Peter Medawar is a Nobel Prize winning British Zoologist who was noted for his quick wit in addition to his contributions to the field of biology. Medawar’s research and study focused on skin grafts where he found a direct correlation between a graft’s successful transplant with how closely related the donated skin is to the recipient’s. In 1953 he found that, by injecting tissue cells from adult mice into developing mice embryos, the younger mice then were able to receive successful skin grafts from the donor mice. He won the Nobel Prize in 1960, sharing it with theorist Sir Frank Macfarlane Burnet, for his “discovery of acquired immunological tolerance.” Medawar realized Burnet’s theory in principle of acquired immunological tolerance, creating what is now known as the foundation for organ and tissue transplantation.

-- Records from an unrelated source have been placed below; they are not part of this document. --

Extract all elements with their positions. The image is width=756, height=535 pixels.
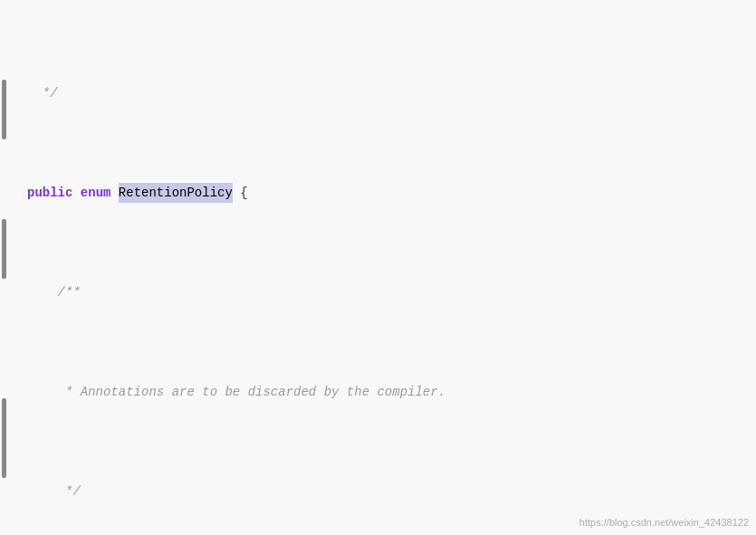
code-content: */ public enum RetentionPolicy { /** * A… bbox=[20, 0, 756, 535]
sidebar bbox=[0, 0, 20, 535]
code-line-1: */ bbox=[27, 83, 749, 103]
code-editor: */ public enum RetentionPolicy { /** * A… bbox=[0, 0, 756, 535]
code-line-2: public enum RetentionPolicy { bbox=[27, 183, 749, 203]
code-line-4: * Annotations are to be discarded by the… bbox=[27, 382, 749, 402]
watermark: https://blog.csdn.net/weixin_42438122 bbox=[579, 517, 749, 528]
code-line-5: */ bbox=[27, 482, 749, 502]
code-line-3: /** bbox=[27, 282, 749, 302]
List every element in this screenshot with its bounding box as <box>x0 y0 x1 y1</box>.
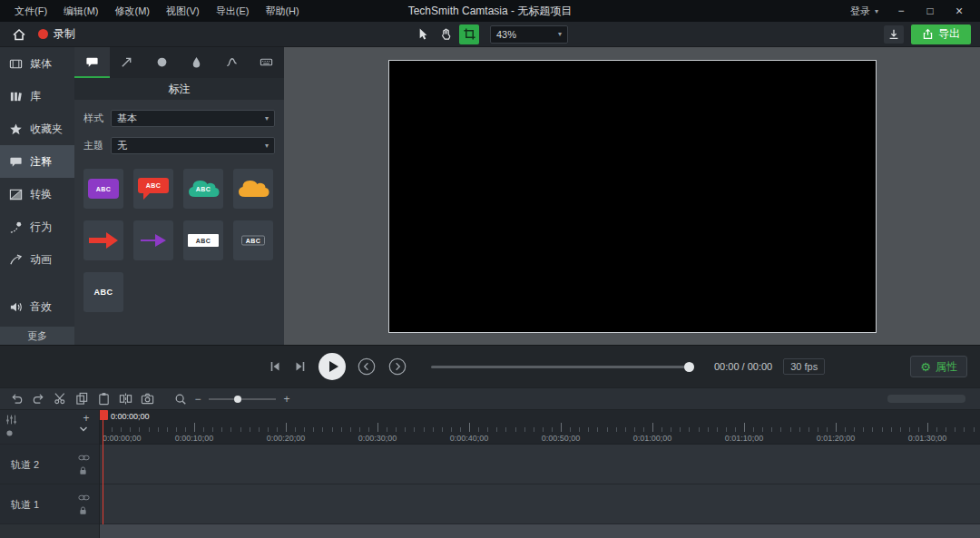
maximize-button[interactable]: □ <box>916 3 944 19</box>
play-button[interactable] <box>318 353 346 380</box>
login-button[interactable]: 登录 ▾ <box>843 3 886 20</box>
menu-edit[interactable]: 编辑(M) <box>56 2 106 21</box>
menu-modify[interactable]: 修改(M) <box>108 2 158 21</box>
camera-icon <box>141 392 154 406</box>
caret-down-icon: ▾ <box>265 114 269 122</box>
tab-sketch-motion[interactable] <box>214 47 250 78</box>
paste-button[interactable] <box>94 390 113 408</box>
callout-tile-cloud[interactable] <box>233 169 273 209</box>
crop-tool-button[interactable] <box>459 24 479 44</box>
redo-button[interactable] <box>29 390 47 408</box>
preview-stage[interactable] <box>388 60 877 333</box>
select-tool-button[interactable] <box>412 24 432 44</box>
step-back-button[interactable] <box>357 357 377 377</box>
sidebar-item-annotations[interactable]: 注释 <box>0 145 74 178</box>
track-lane[interactable] <box>100 445 980 484</box>
tab-arrows[interactable] <box>110 47 145 78</box>
home-button[interactable] <box>9 24 29 44</box>
record-marker-icon[interactable] <box>5 429 17 437</box>
menu-view[interactable]: 视图(V) <box>159 2 207 21</box>
menu-file[interactable]: 文件(F) <box>7 2 54 21</box>
chevron-left-circle-icon <box>357 357 377 377</box>
playhead[interactable] <box>103 410 103 524</box>
export-button[interactable]: 导出 <box>911 24 971 44</box>
menu-help[interactable]: 帮助(H) <box>258 2 306 21</box>
pan-tool-button[interactable] <box>436 24 456 44</box>
timeline-zoom-out-button[interactable]: − <box>192 393 203 406</box>
zoom-slider-handle[interactable] <box>234 396 241 403</box>
timeline-scrollbar[interactable] <box>887 395 965 403</box>
callout-tile-text-box[interactable]: ABC <box>183 220 223 260</box>
time-display: 00:00 / 00:00 <box>714 361 772 372</box>
playhead-handle[interactable] <box>100 410 108 420</box>
track-header[interactable]: 轨道 1 <box>0 484 99 524</box>
scrubber-handle[interactable] <box>684 362 694 372</box>
track-lane[interactable] <box>100 484 980 524</box>
timeline-toolbar: − + <box>0 387 980 410</box>
sidebar-item-label: 动画 <box>30 252 52 268</box>
lock-track-icon[interactable] <box>78 505 90 515</box>
sidebar-item-favorites[interactable]: 收藏夹 <box>0 112 74 145</box>
sidebar-item-behaviors[interactable]: 行为 <box>0 210 74 243</box>
lock-track-icon[interactable] <box>78 465 90 475</box>
time-ruler[interactable]: 0:00:00;00 0:00:10;00 0:00:20;00 0:00:30… <box>100 410 980 445</box>
split-button[interactable] <box>116 390 134 408</box>
callout-tile-keystroke[interactable]: ABC <box>233 220 273 260</box>
style-select[interactable]: 基本 ▾ <box>111 110 275 127</box>
record-button[interactable]: 录制 <box>38 26 75 42</box>
callout-tile-rounded-rect[interactable]: ABC <box>83 169 123 209</box>
collapse-tracks-button[interactable] <box>79 426 93 433</box>
callout-tile-cloud[interactable]: ABC <box>183 169 223 209</box>
screenshot-button[interactable] <box>138 390 156 408</box>
cut-button[interactable] <box>51 390 69 408</box>
playback-scrubber[interactable] <box>431 361 694 372</box>
callout-tile-speech-bubble[interactable]: ABC <box>133 169 173 209</box>
chevron-right-circle-icon <box>387 357 407 377</box>
callout-tile-text[interactable]: ABC <box>83 272 123 312</box>
tab-callouts[interactable] <box>74 47 110 78</box>
track-header[interactable]: 轨道 2 <box>0 445 99 484</box>
fps-display: 30 fps <box>783 358 825 375</box>
tab-blur[interactable] <box>180 47 215 78</box>
link-track-icon[interactable] <box>78 494 90 502</box>
callout-gallery: ABC ABC ABC <box>74 154 284 327</box>
caret-down-icon: ▾ <box>265 142 269 150</box>
sidebar-more-button[interactable]: 更多 <box>0 327 74 345</box>
sidebar-item-library[interactable]: 库 <box>0 80 74 112</box>
sidebar-item-transitions[interactable]: 转换 <box>0 178 74 210</box>
add-track-button[interactable]: + <box>79 412 93 425</box>
download-button[interactable] <box>884 25 904 44</box>
library-icon <box>9 90 24 103</box>
canvas-zoom-select[interactable]: 43% ▾ <box>490 25 568 44</box>
timeline-horizontal-scrollbar[interactable] <box>100 524 980 538</box>
mixer-icon[interactable] <box>5 414 17 426</box>
ruler-label: 0:00:00;00 <box>103 434 142 443</box>
theme-select[interactable]: 无 ▾ <box>111 137 275 154</box>
scrubber-track <box>431 366 694 368</box>
sidebar-item-animations[interactable]: 动画 <box>0 243 74 276</box>
minimize-button[interactable]: − <box>887 3 915 19</box>
sidebar-item-label: 收藏夹 <box>30 122 63 137</box>
menu-export[interactable]: 导出(E) <box>209 2 257 21</box>
undo-button[interactable] <box>7 390 25 408</box>
next-frame-button[interactable] <box>293 359 308 374</box>
copy-button[interactable] <box>73 390 91 408</box>
sidebar-item-audio-effects[interactable]: 音效 <box>0 290 74 323</box>
canvas-area[interactable] <box>284 47 980 345</box>
callout-tile-arrow[interactable] <box>83 220 123 260</box>
callout-tile-arrow[interactable] <box>133 220 173 260</box>
animations-icon <box>9 253 24 267</box>
timeline-content: 0:00:00;00 0:00:10;00 0:00:20;00 0:00:30… <box>100 410 980 538</box>
tab-shapes[interactable] <box>144 47 180 78</box>
tab-keystroke[interactable] <box>250 47 285 78</box>
timeline-zoom-in-button[interactable]: + <box>281 393 292 406</box>
sidebar-item-label: 转换 <box>30 187 52 202</box>
sidebar-item-media[interactable]: 媒体 <box>0 47 74 80</box>
play-icon <box>329 361 338 372</box>
properties-button[interactable]: ⚙ 属性 <box>910 356 967 377</box>
previous-frame-button[interactable] <box>268 359 282 374</box>
step-forward-button[interactable] <box>387 357 407 377</box>
close-button[interactable]: × <box>946 2 973 20</box>
timeline-zoom-slider[interactable] <box>209 395 276 404</box>
link-track-icon[interactable] <box>78 454 90 462</box>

Medawar was professor of Zoology at the University of Birmingham and then the University College London before becoming director of the National Institute for Medical Research. His long and prestigious career was adorned with many other awards and honors outside of the Nobel Prize. He was knighted by the British government and appointed to the Order of the Companions of Honour and then the Order of Merit. He won the Royal Medal and the Copley Medal from the Royal Society. He was awarded the UNESCO Kalinga Prize for the Popularization of Science. However, among all his awards, the Noble shines brightly.
He wrote prolifically, garnering praise from contemporaries. Today, Richard Dawkins and Steven Jay Gould, among others, hold his writing in high esteem. Medawar wrote twelve books, including The Uniqueness of Man, Advice to a Young Scientist, and The Hope of Progress: A Scientist looks at Problems in Philosophy, Literature and Science. Medawar continued in scientific research and education for the whole of his life, becoming the professor of experimental medicine at the Royal Institutions and then President of the Royal Postgraduate Medical School.